SUPPLIED MATERIAL START

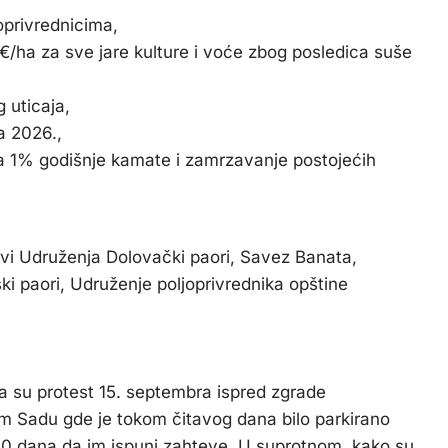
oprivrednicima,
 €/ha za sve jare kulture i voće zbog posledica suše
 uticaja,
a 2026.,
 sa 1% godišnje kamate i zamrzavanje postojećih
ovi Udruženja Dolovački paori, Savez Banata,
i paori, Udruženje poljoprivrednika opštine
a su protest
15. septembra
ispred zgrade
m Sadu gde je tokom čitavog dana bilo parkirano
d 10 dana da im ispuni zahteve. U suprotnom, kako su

SUPPLIED MATERIAL END
SUPPLIED MATERIAL START

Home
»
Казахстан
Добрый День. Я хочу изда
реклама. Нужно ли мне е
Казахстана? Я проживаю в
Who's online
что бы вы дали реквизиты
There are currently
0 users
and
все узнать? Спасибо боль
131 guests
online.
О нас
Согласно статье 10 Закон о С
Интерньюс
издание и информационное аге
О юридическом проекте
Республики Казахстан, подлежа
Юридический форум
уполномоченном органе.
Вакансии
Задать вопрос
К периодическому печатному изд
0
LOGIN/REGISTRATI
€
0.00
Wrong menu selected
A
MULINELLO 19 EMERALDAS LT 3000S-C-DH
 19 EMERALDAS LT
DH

SUPPLIED MATERIAL END
SUPPLIED MATERIAL START

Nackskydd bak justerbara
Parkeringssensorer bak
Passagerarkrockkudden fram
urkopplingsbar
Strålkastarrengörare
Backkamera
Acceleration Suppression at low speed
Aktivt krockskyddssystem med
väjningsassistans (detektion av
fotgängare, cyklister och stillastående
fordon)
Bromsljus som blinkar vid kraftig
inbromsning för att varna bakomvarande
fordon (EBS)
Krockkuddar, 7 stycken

SUPPLIED MATERIAL END

EXERCISE AIM: Collect each line above holding the string "paori".

SOLUTION TO THE PROBLEM:
ovi Udruženja Dolovački paori, Savez Banata,
i paori, Udruženje poljoprivrednika opštine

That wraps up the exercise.